Tsen SW, Kingsley DH, Poweleit C, Achilefu S, Soroka DS, Wu TC, Tsen KT - Virol. J. (2014)

Bottom Line: These studies provide fundamental knowledge on photon-virus interactions on femtosecond time scales.From the analysis of the transmission electron microscope (TEM) images of viral particles before and after USP laser irradiation, the locations of weak structural links on the capsid of MNV-1 were revealed.We envision that this non-invasive, efficient viral eradication method will find applications in the disinfection of pharmaceuticals, biologicals and blood products in the near future.

View Article: PubMed Central - HTML - PubMed

Affiliation: Department of Physics, Arizona State University, Tempe, Arizona 85287, USA. tsen@asu.edu.

ABSTRACT

Background: Low-power ultrashort pulsed (USP) lasers operating at wavelengths of 425 nm and near infrared region have been shown to effectively inactivate viruses such as human immunodeficiency virus (HIV), M13 bacteriophage, and murine cytomegalovirus (MCMV). It was shown previously that non-enveloped, helical viruses such as M13 bacteriophage, were inactivated by a USP laser through an impulsive stimulated Raman scattering (ISRS) process. Recently, enveloped virus like MCMV has been shown to be inactivated by a USP laser via protein aggregation induced by an ISRS process. However, the inactivation mechanism for a clinically important class of viruses--non-enveloped, icosahedral viruses remains unknown.

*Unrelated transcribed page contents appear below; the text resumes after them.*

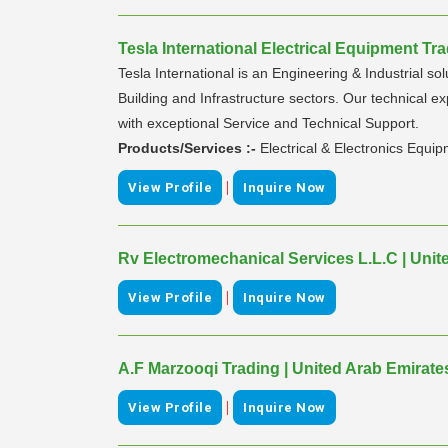
Tesla International Electrical Equipment Tra
Tesla International is an Engineering & Industrial so
Building and Infrastructure sectors. Our technical e
with exceptional Service and Technical Support.
Products/Services :-
Electrical & Electronics Equi
|
View Profile
Inquire Now
Rv Electromechanical Services L.L.C | Unit
|
View Profile
Inquire Now
A.F Marzooqi Trading | United Arab Emirate
|
View Profile
Inquire Now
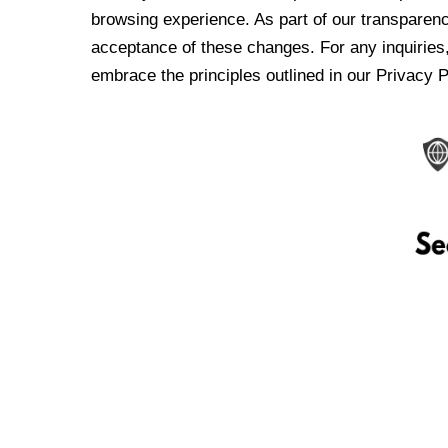
browsing experience. As part of our transparen
acceptance of these changes. For any inquiries,
embrace the principles outlined in our Privacy P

Results and discussions: We have ruled out the following four possible inactivation mechanisms for non-enveloped, icosahedral viruses, namely, (1) inactivation due to ultraviolet C (UVC) photons produced by non-linear optical process of the intense, fundamental laser beam at 425 nm; (2) inactivation caused by thermal heating generated by the direct laser absorption/heating of the virion; (3) inactivation resulting from a one-photon absorption process via chromophores such as porphyrin molecules, or indicator dyes, potentially producing reactive oxygen or other species; (4) inactivation by the USP lasers in which the extremely intense laser pulse produces shock wave-like vibrations upon impact with the viral particle. We present data which support that the inactivation mechanism for non-enveloped, icosahedral viruses is the impulsive stimulated Raman scattering process. Real-time PCR experiments show that, within the amplicon size of 273 bp tested, there is no damage on the genome of MNV-1 caused by the USP laser irradiation.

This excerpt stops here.